From trade tariffs to cryptocurrency, it’s the era of confusion, anti-clarification and contradiction, and now another regulatory quagmire is casting its shadow on the unsuspecting small business and a worried drug-testing sector.
As increasing numbers of businesses are said to be dropping drug-testing for weed under atmospheric changes, the drug-testing industry is coming down off its high, wondering what comes next.
For small businesses, it’s been a confusing time. Drug-testing is expensive, and spreading legalization of marijuana is making them think twice.
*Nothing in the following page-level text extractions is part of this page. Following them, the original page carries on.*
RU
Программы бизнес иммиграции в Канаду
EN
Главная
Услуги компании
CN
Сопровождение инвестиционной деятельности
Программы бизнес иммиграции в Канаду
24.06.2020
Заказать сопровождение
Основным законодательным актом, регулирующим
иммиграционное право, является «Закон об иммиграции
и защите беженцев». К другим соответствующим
Low unemployment is also playing a factor: After all, with so many people smoking weed and the available workforce getting smaller, drug-testing for weed might mean a labor shortage.
May employers are now dropping drug-testing for marijuana, quietly, according to Crain’s Detroit Business, because they need more workers and filling jobs is getting harder (for now, at least).
Part of the reason for dropping the testing is the increasing users who carry medical marijuana cards, but the overall sentiment is that we’re moving towards legalized recreational use.
Employers are feeling a bit shackled by drug-testing for marijuana these days, with media quoting one lawyer as saying clients were complaining that they “can’t staff the third shift and test for marijuana”.
And the laws are confusing, at best—and very dynamic, with recreational marijuana use legal in nine states plus Washington, D.C., and medical marijuana legal in 29 states. Related: Dow Jones Jumps Despite Disappointing Jobs Report
“There is a lot of conflict there, and many employers, they just don’t know what to do,” Kathryn Russo, a lawyer at Melville, New York-based firm Jackson Lewis, told the Associated Press.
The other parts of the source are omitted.